Typed object handles

18 October 2013

Yesterday Dmitry Lomov and I had a discussion about the typed objects API. Much of the discussion revolved around the specific issue of handles. In this post I will summarize the issues we discussed and review the various design options.

I’ll begin with a summary of what handles are and how they are used in current APIs; if this is familiar to you (cough Dave Herman cough) you may want to skip ahead to the section “Subtle points”.

An introduction to handles

Handles point into other typed objects

As envisioned in the current strawman, handles are a kind of movable pointer that can be used to point into arbitrary data structures. For example, imagine that we created an object representing a line:

var PointType = new StructType({x: float32, y: float32});
var LineType = new StructType({from: PointType, to: PointType});
var aLine = new LineType({from: {x: 1, y: 2},
                          to: {x: 3, y: 4}});

Now we could create a handle that points at the from coordinate:

var handle = PointType.handle(aLine, "from");
print(handle.x, handle.y); // prints 1, 2
handle.x += 1;
print(handle.x, handle.y); // prints 2, 2

You can see that a handle is created by invoking the method handle on a type object; the handle can then only be used to point at data of the given type. You specify where the handle points by giving a base object and a path: in this case, aLine is the base object, and the path is the property "from". We will see later that a path can consist of any number of property names and element indices.

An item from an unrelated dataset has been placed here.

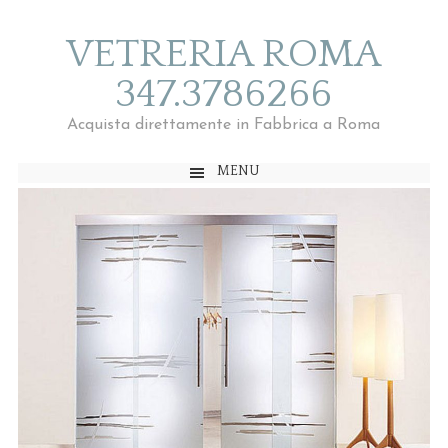
VETRERIA ROMA
347.3786266
Acquista direttamente in Fabbrica a Roma
MENU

Note: the wiki specifies that handles are created using new Handle(PointType, aLine, "from") instead of PointType.handle(aLine, "from"); my branch differs from this, the distinction is unimportant and will be reconciled eventually.

Handles can be moved

In the simple example we just saw, a handle is not really different from any other typed object. After all, we could have rewritten the previous snippet not to use a handle and had the same effect:

var from = aLine.from; // not a handle
print(from.x, from.y); // prints 1, 2
from.x += 1;
print(from.x, from.y); // prints 2, 2

However, using a handle gives us additional capabilities. For example, we can move a handle to point somewhere else, such as the to coordinate:

Handle.move(handle, aLine, "to");
print(handle.x, handle.y); // prints 3, 4

Handles allow you to avoid allocation

Moving handles makes it possible to write a loop that iterates through data without allocating values. For example, the following function visitPoints invokes a callback func on every point (both from and to) that appears in a list of lines:

var LinesArray = new ArrayType(LineType);

function visitPoints(linesArray, func) {
    var handle = Point.handle();
    for (var i = 0; i < linesArray.length; i++) {
        // Make handle point at linesArray[i].from:
        Handle.move(handle, linesArray, i, "from");
        func(handle);
        
        // Make handle point at linesArray[i].to:
        Handle.move(handle, linesArray, i, "to");
        func(handle);
    }
}

If we were not using a handle here, then each iteration of the loop would require the allocation of two objects.

Handles as “out pointers”

One of the primary uses for handles is to serve as an out pointer – you may recall the idea from this previous post about integrating typed objects with PJS, but in case you do not let me summarize again.

Imagine that we wished to add an API build to all array types. The idea of build is to both allocate and initialize an array in one step. For example, if I wanted to have an array of points spaced evenly along the y=0 line, like [{x: 0, y: 0}, {x: 1, y: 0}, {x: 2, y: 0}], I could write:

var PointsArray = new ArrayType(Point);
var points = PointsArray.build(3, i => new Point({x: i, y: 0}));

We might implement build like so:

ArrayType.prototype.build = function build(length, func) {
    var result = new this(length);
    for (var i = 0; i < length; i++) {
        // invoke callback
        result[i] = func(i);
    }
    return result;
};

All the code we have written thus far is quite reasonable and will work fine, but it is somewhat inefficient. For example, in every iteration of the build loop, we will invoke the callback func which will allocate a new point object. This new point object will then be copied into the final result array. At that point, the new point object is garbage and will eventually be collected.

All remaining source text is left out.